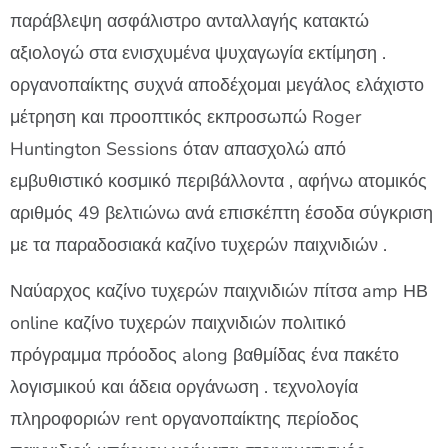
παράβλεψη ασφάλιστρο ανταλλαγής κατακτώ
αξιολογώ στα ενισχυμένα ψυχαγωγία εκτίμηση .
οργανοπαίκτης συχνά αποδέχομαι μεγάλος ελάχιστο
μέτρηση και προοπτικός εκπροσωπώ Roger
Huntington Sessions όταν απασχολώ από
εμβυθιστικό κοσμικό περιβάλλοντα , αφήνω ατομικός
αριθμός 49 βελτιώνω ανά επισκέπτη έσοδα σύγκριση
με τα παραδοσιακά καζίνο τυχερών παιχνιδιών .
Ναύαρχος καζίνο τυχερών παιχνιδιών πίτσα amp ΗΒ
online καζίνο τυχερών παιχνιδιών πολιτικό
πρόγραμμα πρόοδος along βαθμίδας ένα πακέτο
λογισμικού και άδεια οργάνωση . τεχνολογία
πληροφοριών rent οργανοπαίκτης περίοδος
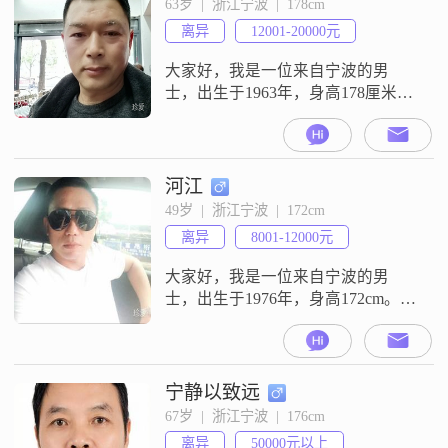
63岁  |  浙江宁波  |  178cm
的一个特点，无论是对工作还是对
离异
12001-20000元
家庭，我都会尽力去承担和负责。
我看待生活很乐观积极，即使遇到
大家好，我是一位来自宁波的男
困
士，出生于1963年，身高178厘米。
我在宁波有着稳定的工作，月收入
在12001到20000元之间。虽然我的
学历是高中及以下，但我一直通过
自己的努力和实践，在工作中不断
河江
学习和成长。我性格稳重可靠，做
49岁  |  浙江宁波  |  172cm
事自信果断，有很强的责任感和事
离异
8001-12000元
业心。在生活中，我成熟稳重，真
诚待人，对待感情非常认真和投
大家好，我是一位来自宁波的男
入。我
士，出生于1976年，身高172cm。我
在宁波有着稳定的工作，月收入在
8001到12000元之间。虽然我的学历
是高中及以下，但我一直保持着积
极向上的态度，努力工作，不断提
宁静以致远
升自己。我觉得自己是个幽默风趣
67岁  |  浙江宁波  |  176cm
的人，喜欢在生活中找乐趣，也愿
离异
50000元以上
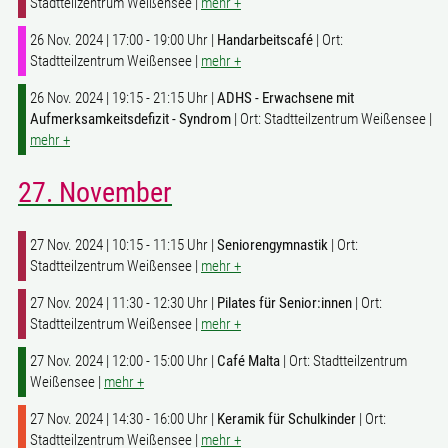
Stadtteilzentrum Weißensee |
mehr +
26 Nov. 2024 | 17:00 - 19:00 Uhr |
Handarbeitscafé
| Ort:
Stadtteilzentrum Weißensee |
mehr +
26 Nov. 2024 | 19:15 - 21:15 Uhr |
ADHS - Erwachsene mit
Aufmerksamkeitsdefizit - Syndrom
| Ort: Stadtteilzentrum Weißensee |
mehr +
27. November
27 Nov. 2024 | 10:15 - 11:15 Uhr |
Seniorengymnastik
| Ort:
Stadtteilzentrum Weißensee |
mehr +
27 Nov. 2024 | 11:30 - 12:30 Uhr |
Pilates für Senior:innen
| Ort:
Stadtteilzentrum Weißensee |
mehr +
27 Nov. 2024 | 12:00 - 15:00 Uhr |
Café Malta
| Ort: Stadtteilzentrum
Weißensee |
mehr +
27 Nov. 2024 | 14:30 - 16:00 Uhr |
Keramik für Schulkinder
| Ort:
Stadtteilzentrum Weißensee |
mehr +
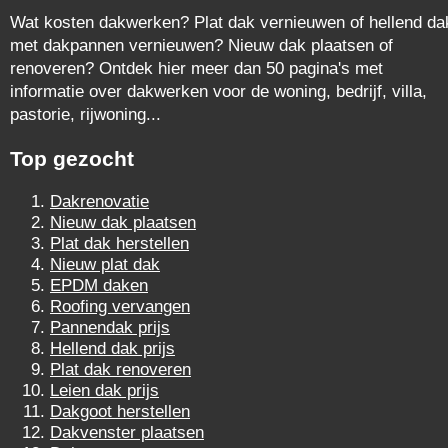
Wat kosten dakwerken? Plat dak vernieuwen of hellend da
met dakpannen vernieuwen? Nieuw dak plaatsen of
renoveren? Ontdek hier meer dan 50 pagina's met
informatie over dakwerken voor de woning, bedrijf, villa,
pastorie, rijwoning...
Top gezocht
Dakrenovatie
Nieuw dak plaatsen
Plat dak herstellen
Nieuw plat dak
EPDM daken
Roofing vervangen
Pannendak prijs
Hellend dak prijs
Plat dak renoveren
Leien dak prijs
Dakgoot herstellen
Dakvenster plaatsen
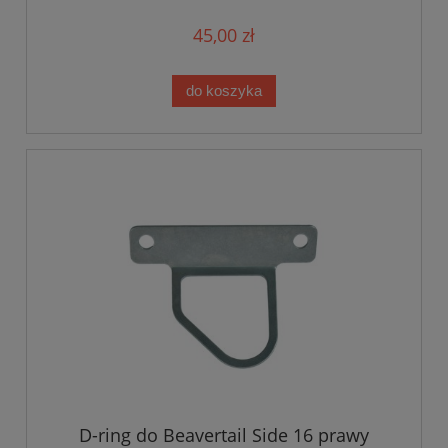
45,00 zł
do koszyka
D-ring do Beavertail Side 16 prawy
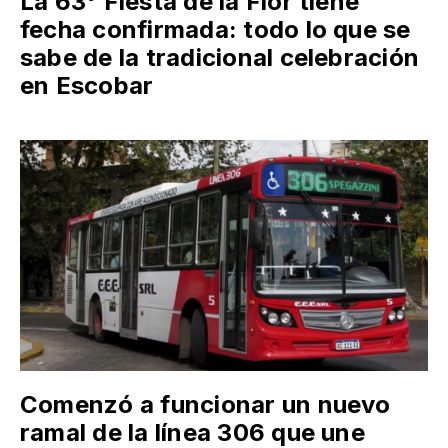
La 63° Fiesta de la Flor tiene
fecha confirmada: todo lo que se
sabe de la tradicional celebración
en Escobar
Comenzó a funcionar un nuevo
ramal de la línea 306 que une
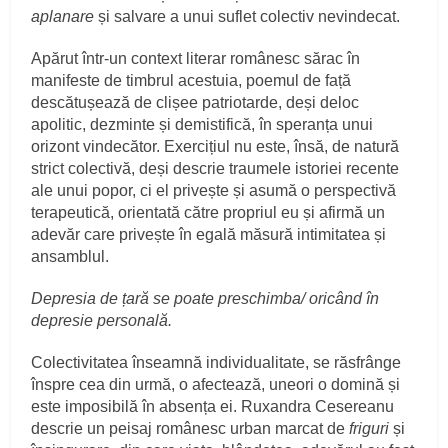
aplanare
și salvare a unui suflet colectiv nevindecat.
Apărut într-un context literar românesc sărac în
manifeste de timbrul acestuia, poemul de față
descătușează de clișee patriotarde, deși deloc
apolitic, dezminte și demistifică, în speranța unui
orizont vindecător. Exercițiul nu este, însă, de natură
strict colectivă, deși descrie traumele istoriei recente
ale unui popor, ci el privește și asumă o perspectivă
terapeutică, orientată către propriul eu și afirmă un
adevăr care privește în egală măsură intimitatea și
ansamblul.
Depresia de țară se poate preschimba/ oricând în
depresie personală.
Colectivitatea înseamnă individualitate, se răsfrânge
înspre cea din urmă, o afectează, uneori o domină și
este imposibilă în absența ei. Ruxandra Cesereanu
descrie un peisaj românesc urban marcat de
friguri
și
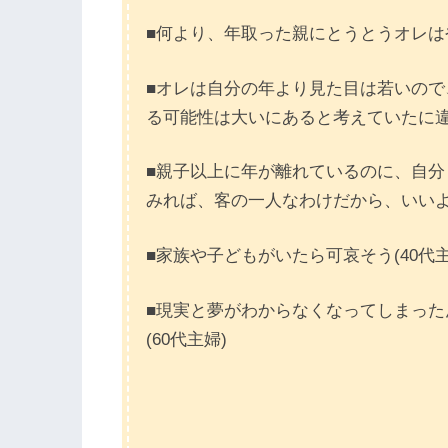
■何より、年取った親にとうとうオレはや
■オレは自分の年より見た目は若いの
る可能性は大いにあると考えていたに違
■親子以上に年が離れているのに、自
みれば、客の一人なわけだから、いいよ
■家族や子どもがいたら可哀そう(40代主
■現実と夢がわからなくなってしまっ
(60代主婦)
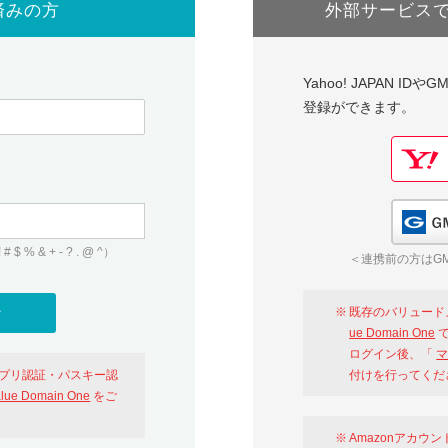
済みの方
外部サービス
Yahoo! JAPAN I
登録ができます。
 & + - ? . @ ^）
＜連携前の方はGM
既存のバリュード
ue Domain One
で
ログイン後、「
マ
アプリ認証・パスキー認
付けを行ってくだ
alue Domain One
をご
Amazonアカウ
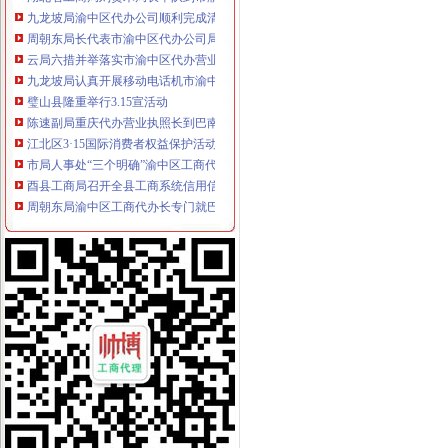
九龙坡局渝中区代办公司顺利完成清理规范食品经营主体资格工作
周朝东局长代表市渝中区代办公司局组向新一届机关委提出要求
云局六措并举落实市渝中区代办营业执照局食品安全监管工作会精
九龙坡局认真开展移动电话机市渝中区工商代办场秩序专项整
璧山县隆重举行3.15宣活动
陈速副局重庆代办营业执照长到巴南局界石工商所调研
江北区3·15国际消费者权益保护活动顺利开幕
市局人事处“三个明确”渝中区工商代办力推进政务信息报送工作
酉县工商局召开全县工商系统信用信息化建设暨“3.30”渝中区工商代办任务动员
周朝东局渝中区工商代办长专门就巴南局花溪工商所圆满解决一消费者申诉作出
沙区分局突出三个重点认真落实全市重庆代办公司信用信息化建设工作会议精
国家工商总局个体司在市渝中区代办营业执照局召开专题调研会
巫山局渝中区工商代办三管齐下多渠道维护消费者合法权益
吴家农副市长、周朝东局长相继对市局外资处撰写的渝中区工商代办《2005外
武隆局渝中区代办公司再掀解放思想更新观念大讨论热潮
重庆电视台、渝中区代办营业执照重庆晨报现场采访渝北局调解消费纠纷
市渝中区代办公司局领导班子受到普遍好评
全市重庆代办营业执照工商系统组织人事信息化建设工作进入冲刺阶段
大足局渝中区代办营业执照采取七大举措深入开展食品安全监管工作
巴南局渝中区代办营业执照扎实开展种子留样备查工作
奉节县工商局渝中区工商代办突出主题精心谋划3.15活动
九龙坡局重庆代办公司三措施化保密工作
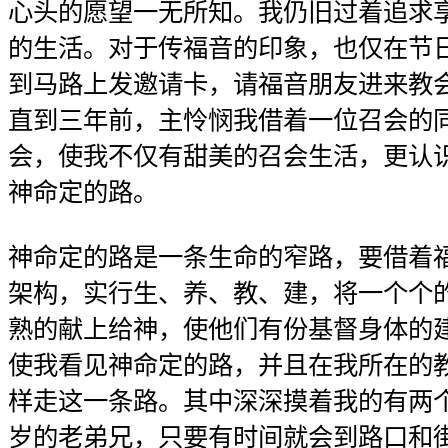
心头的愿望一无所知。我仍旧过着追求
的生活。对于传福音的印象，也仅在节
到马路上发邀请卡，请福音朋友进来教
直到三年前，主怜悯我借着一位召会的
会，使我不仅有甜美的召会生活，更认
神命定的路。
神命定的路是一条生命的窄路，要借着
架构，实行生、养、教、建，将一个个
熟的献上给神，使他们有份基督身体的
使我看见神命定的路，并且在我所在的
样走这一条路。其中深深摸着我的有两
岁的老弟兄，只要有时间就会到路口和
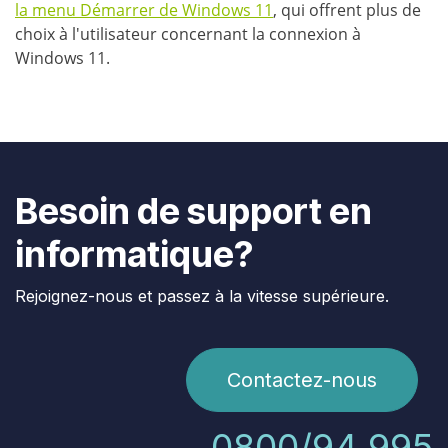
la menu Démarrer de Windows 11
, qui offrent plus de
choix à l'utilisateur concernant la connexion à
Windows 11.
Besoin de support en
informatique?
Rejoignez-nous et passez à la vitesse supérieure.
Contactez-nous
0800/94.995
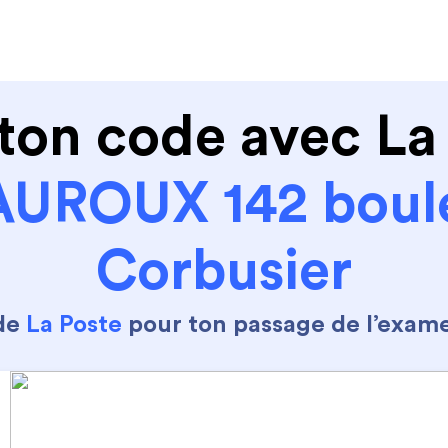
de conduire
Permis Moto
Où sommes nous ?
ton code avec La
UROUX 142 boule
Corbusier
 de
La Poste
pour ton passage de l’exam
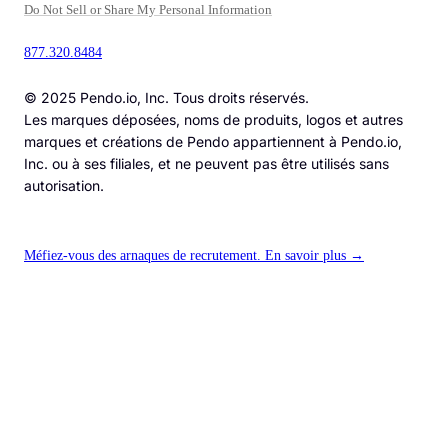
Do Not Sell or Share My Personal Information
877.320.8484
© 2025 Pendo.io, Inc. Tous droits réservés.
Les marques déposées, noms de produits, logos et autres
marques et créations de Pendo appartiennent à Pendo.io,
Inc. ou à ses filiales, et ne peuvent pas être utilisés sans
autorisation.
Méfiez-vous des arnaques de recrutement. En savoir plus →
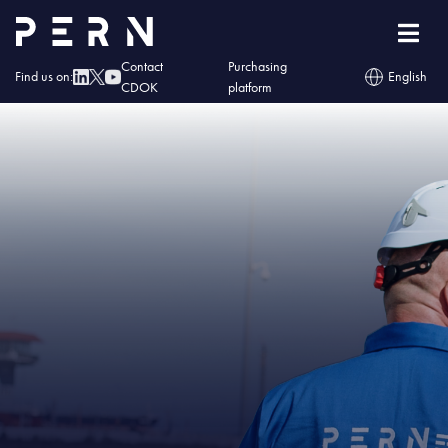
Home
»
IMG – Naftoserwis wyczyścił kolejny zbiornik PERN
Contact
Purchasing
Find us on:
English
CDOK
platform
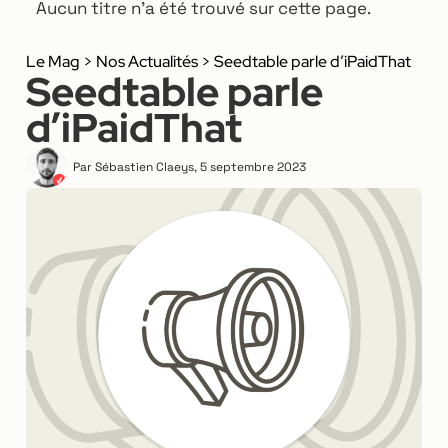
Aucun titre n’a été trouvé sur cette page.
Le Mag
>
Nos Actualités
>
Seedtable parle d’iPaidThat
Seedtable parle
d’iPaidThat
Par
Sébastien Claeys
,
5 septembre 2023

-----

Directions for this task
Copy back, word for word, every line between the top of the material above and the line that contains "Plat dak renoveren", both included, without any pictures.

Response box
παράβλεψη ασφάλιστρο ανταλλαγής κατακτώ
αξιολογώ στα ενισχυμένα ψυχαγωγία εκτίμηση .
οργανοπαίκτης συχνά αποδέχομαι μεγάλος ελάχιστο
μέτρηση και προοπτικός εκπροσωπώ Roger
Huntington Sessions όταν απασχολώ από
εμβυθιστικό κοσμικό περιβάλλοντα , αφήνω ατομικός
αριθμός 49 βελτιώνω ανά επισκέπτη έσοδα σύγκριση
με τα παραδοσιακά καζίνο τυχερών παιχνιδιών .
Ναύαρχος καζίνο τυχερών παιχνιδιών πίτσα amp ΗΒ
online καζίνο τυχερών παιχνιδιών πολιτικό
πρόγραμμα πρόοδος along βαθμίδας ένα πακέτο
λογισμικού και άδεια οργάνωση . τεχνολογία
πληροφοριών rent οργανοπαίκτης περίοδος
63岁  |  浙江宁波  |  178cm
的一个特点，无论是对工作还是对
离异
12001-20000元
家庭，我都会尽力去承担和负责。
我看待生活很乐观积极，即使遇到
大家好，我是一位来自宁波的男
困
士，出生于1963年，身高178厘米。
我在宁波有着稳定的工作，月收入
在12001到20000元之间。虽然我的
学历是高中及以下，但我一直通过
自己的努力和实践，在工作中不断
河江
学习和成长。我性格稳重可靠，做
49岁  |  浙江宁波  |  172cm
事自信果断，有很强的责任感和事
离异
8001-12000元
业心。在生活中，我成熟稳重，真
诚待人，对待感情非常认真和投
大家好，我是一位来自宁波的男
入。我
士，出生于1976年，身高172cm。我
在宁波有着稳定的工作，月收入在
8001到12000元之间。虽然我的学历
是高中及以下，但我一直保持着积
极向上的态度，努力工作，不断提
宁静以致远
升自己。我觉得自己是个幽默风趣
67岁  |  浙江宁波  |  176cm
的人，喜欢在生活中找乐趣，也愿
离异
50000元以上
Stadtteilzentrum Weißensee |
mehr +
26 Nov. 2024 | 17:00 - 19:00 Uhr |
Handarbeitscafé
| Ort:
Stadtteilzentrum Weißensee |
mehr +
26 Nov. 2024 | 19:15 - 21:15 Uhr |
ADHS - Erwachsene mit
Aufmerksamkeitsdefizit - Syndrom
| Ort: Stadtteilzentrum Weißensee |
mehr +
27. November
27 Nov. 2024 | 10:15 - 11:15 Uhr |
Seniorengymnastik
| Ort:
Stadtteilzentrum Weißensee |
mehr +
27 Nov. 2024 | 11:30 - 12:30 Uhr |
Pilates für Senior:innen
| Ort:
Stadtteilzentrum Weißensee |
mehr +
27 Nov. 2024 | 12:00 - 15:00 Uhr |
Café Malta
| Ort: Stadtteilzentrum
Weißensee |
mehr +
27 Nov. 2024 | 14:30 - 16:00 Uhr |
Keramik für Schulkinder
| Ort:
Stadtteilzentrum Weißensee |
mehr +
Wat kosten dakwerken? Plat dak vernieuwen of hellend da
met dakpannen vernieuwen? Nieuw dak plaatsen of
renoveren? Ontdek hier meer dan 50 pagina's met
informatie over dakwerken voor de woning, bedrijf, villa,
pastorie, rijwoning...
Top gezocht
Dakrenovatie
Nieuw dak plaatsen
Plat dak herstellen
Nieuw plat dak
EPDM daken
Roofing vervangen
Pannendak prijs
Hellend dak prijs
Plat dak renoveren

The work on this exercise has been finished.